In examining neighborhood effects, the study showed a strong correlation between excess deaths and poverty, poor housing quality, hypertension, and impervious land cover.

“It is known that there is an unequal distribution of risk from climate change around the world,” Rosenthal said. “What’s less known is that there is a significant variability of risks from climate change and extreme events within American cities, related to poverty and conditions in the built environment.

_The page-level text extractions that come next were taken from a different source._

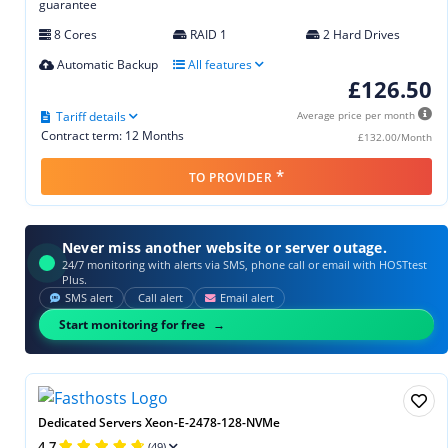
guarantee
8 Cores
RAID 1
2 Hard Drives
Automatic Backup
All features
£126.50
Tariff details
Average price per month
Contract term: 12 Months
£132.00/Month
*
TO PROVIDER
Never miss another website or server outage.
24/7 monitoring with alerts via SMS, phone call or email with HOSTtest
Plus.
SMS alert
Call alert
Email alert
Start monitoring for free
Dedicated Servers Xeon-E-2478-128-NVMe
4.7
(49)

“It’s very important to recognize that designers, architects, and urban planners have the capacity and agency to improve urban conditions. What’s exciting to me is that, through intra-urban analysis of the effects of place on health, we can focus on modifiable exposures. If we understand the finer-scale spatial and social patterns of vulnerability within cities, we have a better chance at implementing more effective adaptive strategies with communities.”

To be sure, Rosenthal said, several cities — New York among them — have taken steps to ease the heat for vulnerable residents, with longstanding programs to distribute fans and air-conditioners and open cooling centers on the hottest days. Some cities have developed “cool roofs” projects and building code requirements that encourage re-covering acres of black tar roofs with light-colored materials that mitigate rather than intensify the heat.

The study provides data to support such efforts, and to add trees and parks to the built environment, Rosenthal said. Some interventions can be as simple as putting bars on windows, so that elderly residents feel secure enough to open them. Other programs that give residents a break on electric bills can encourage the use of air conditioners.

“Studies like this provide health outcome-related evidence supporting adaptive interventions,” Rosenthal said. “We have health disparities in the spatial distribution of excess mortality of seniors during heat events. The types of characteristics we found to be associated [with that mortality] are within the collective ability of municipalities to intervene.”

Rosenthal framed heat as another environmental pollutant, disproportionately affecting the poor and communities of color.

“Heat, like ground-level ozone, is an environmental stressor, unevenly distributed in places where there are less trees, less green space, and associated with poorer housing quality,” Rosenthal said. “At every scale [examined], income levels are associated with surface temperatures. Poorer neighborhoods are hotter; wealthier neighborhoods are cooler. Urban design strategies can make a difference in reducing urban micro-heat islands.”

Rosenthal said an aging population, a hotter climate, and a lack of affordable housing, if not addressed, may constitute a “perfect storm” for future heat wave deaths.

“It’s really a great concern, and one that needs to be taken seriously. This study adds evidence: Does greening a neighborhood make a difference? Can efforts to improve livability of a neighborhood make a difference? The answer is yes. The disciplines of the built environment — urban planning, architecture, landscape architecture, and urban design — have the knowledge and responsibility to make a difference.”